Because she was good. One of the best. And she had to be.
The doors to the trauma bay slammed open with a force that made every hair on her neck stand up.
“Male patient! Multiple stab wounds! Found unconscious near the warehouses!” a nurse shouted, pushing through the swinging doors as the gurney rolled in.
“Vitals?” Mira demanded, already moving into position.
“BP 80 over 40 and dropping. Pulse thready. GCS three.”
“Get me a unit of O-neg, start fluids wide open, and someone page the OR!”
The body on the gurney was massive, easily over six feet, thick with muscle, though most of it was obscured by torn clothing soaked in blood.
But then Mira caught the scent.
She froze.
It wasn’t just blood.
It was something ancient.

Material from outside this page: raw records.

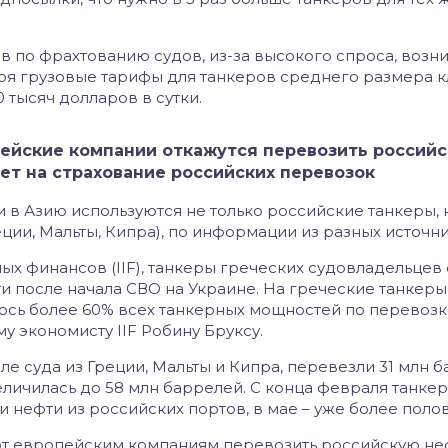
в по фрахтованию судов, из-за высокого спроса, возн
аря грузовые тарифы для танкеров среднего размера к
 тысяч долларов в сутки.
пейские компании откажутся перевозить россий
рет на страхование российских перевозок
 в Азию используются не только российские танкеры, 
ции, Мальты, Кипра), по информации из разных источни
 финансов (IIF), танкеры греческих судовладельцев 
 после начала СВО на Украине. На греческие танкеры
ось более 60% всех танкерных мощностей по перевозк
у экономисту IIF Робину Бруксу.
рале суда из Греции, Мальты и Кипра, перевезли 31 млн 
еличилась до 58 млн баррелей. С конца февраля танкер
и нефти из российских портов, в мае – уже более поло
ют европейским компаниям перевозить российскую не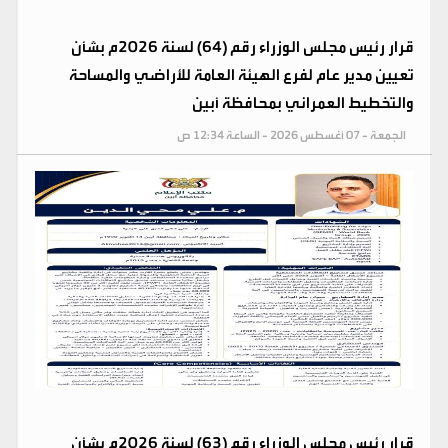
قرار رئيس مجلس الوزراء رقم (64) لسنة 2026م بشأن
تعيين مدير عام لفرع الهيئة العامة للأراضي والمساحة
والتخطيط العمراني بمحافظة أبين
الجمعة - 07 أغسطس 2026 - الساعة 12:34 ص
قرار رئيس مجلس الوزراء رقم (63) لسنة 2026م بشأن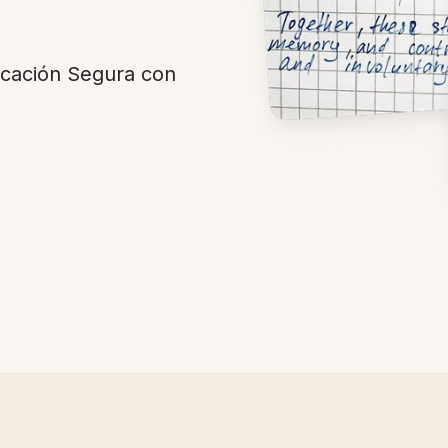
icación Segura con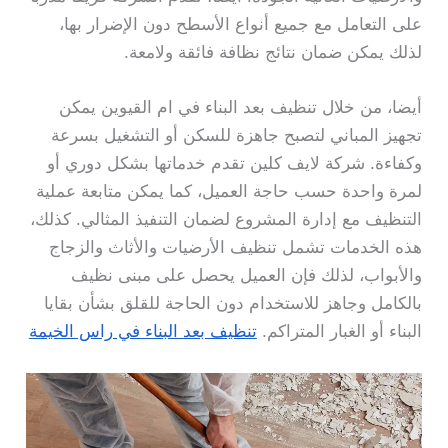
على التعامل مع جميع أنواع الأسطح دون الإضرار بها،
لذلك يمكن ضمان نتائج نظافة فائقة ولامعة.
أيضا، من خلال تنظيف بعد البناء في ام القيوين يمكن
تجهيز المباني لتصبح جاهزة للسكن أو التشغيل بسرعة
وكفاءة. شركة لايف كلين تقدم خدماتها بشكل دوري أو
لمرة واحدة حسب حاجة العميل، كما يمكن متابعة عملية
التنظيف مع إدارة المشروع لضمان التنفيذ المثالي. كذلك،
هذه الخدمات تشمل تنظيف الأرضيات والأثاث والزجاج
والأبواب، لذلك فإن العميل يحصل على مبنى نظيف
بالكامل وجاهز للاستخدام دون الحاجة للقلق بشأن بقايا
البناء أو الغبار المتراكم.
تنظيف بعد البناء في راس الخيمة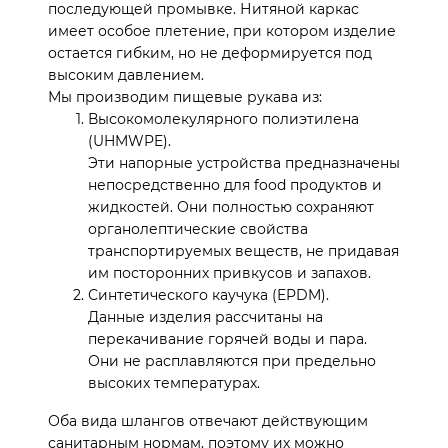
последующей промывке. Нитяной каркас
имеет особое плетение, при котором изделие
остается гибким, но не деформируется под
высоким давлением.
Мы производим пищевые рукава из:
Высокомолекулярного полиэтилена
(UHMWPE).
Эти напорные устройства предназначены
непосредственно для food продуктов и
жидкостей. Они полностью сохраняют
органолептические свойства
транспортируемых веществ, не придавая
им посторонних привкусов и запахов.
Синтетического каучука (EPDM).
Данные изделия рассчитаны на
перекачивание горячей воды и пара.
Они не расплавляются при предельно
высоких температурах.
Оба вида шлангов отвечают действующим
санитарным нормам, поэтому их можно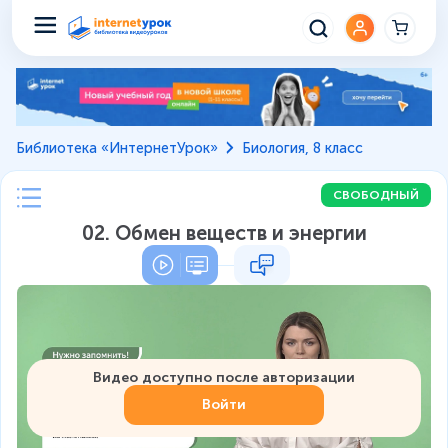
Библиотека «ИнтернетУрок»
Биология, 8 класс
СВОБОДНЫЙ
02. Обмен веществ и энергии
Видео доступно после авторизации
Войти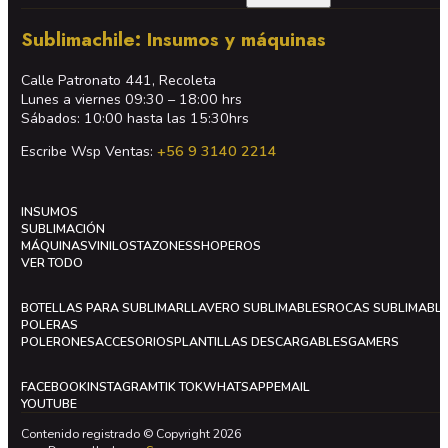
Sublimachile: Insumos y máquinas
Calle Patronato 441, Recoleta
Lunes a viernes 09:30 – 18:00 hrs
Sábados: 10:00 hasta las 15:30hrs
Escribe Wsp Ventas:
+56 9 3140 2214
INSUMOS
SUBLIMACIÓN
MÁQUINAS
VINILOS
TAZONES
SHOPEROS
VER TODO
BOTELLAS PARA SUBLIMAR
LLAVERO SUBLIMABLES
ROCAS SUBLIMABL
POLERAS
POLERONES
ACCESORIOS
PLANTILLAS DESCARGABLES
GAMERS
FACEBOOK
INSTAGRAM
TIK TOK
WHATSAPP
EMAIL
YOUTUBE
Contenido registrado © Copyright 2026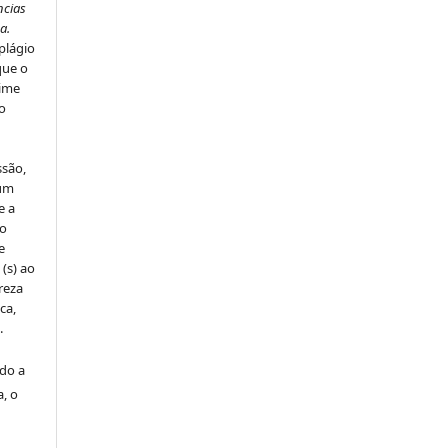
ncias
a.
plágio
que o
rime
do
ssão,
um
e a
to
e
 (s) ao
reza
ca,
.
ado a
a, o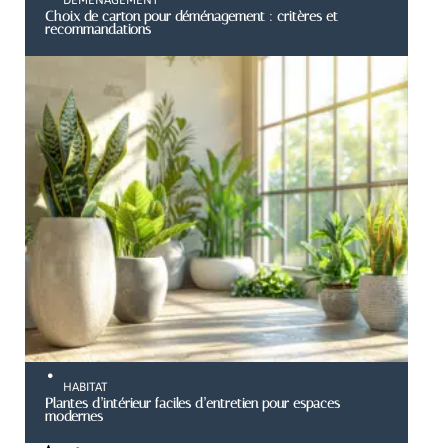
Choix de carton pour déménagement : critères et
recommandations
HABITAT
Plantes d’intérieur faciles d’entretien pour espaces
modernes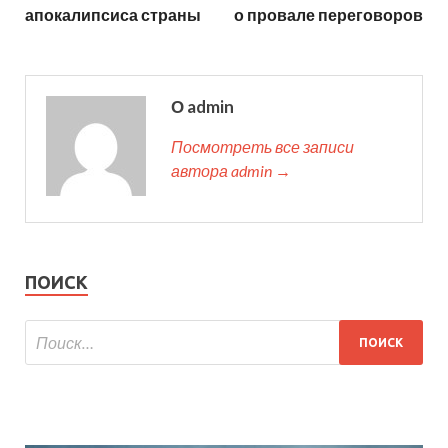
апокалипсиса страны
о провале переговоров
О admin
Посмотреть все записи
автора admin →
ПОИСК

Earthy. Crisp like winter air. Tinged with ash and moonlight.
Wolf.
Her stomach lurched violently.
“No,” she whispered to herself.
But she couldn’t move.
She stepped closer. Her fingers reached out almost on instinct. When they brushed his neck to find a pulse, everything stopped.
For just one breath.
And then her heart kicked.
Hard. Desperate. Linked.
Her lungs seized. Heat rushed through her spine like liquid fire. Her wolf, buried so deep for so long, surged upward like it had been waiting for this exact moment.
Mira snapped her hand back, breath hitching.
No.
This wasn’t happening.
She hadn’t shifted in over five years. She’d suppressed every instinct, every tether to the world she’d once belonged to.
He couldn’t be….
“Name?” she asked sharply.
“None,” the nurse said. “No ID. Found alone. Knife wounds and… claw marks?”
Mira flinched.
Claw marks.
She turned back to the patient and began cutting away his shirt. Her hands worked quickly, but her brain moved slower, unwilling to piece together the impossible.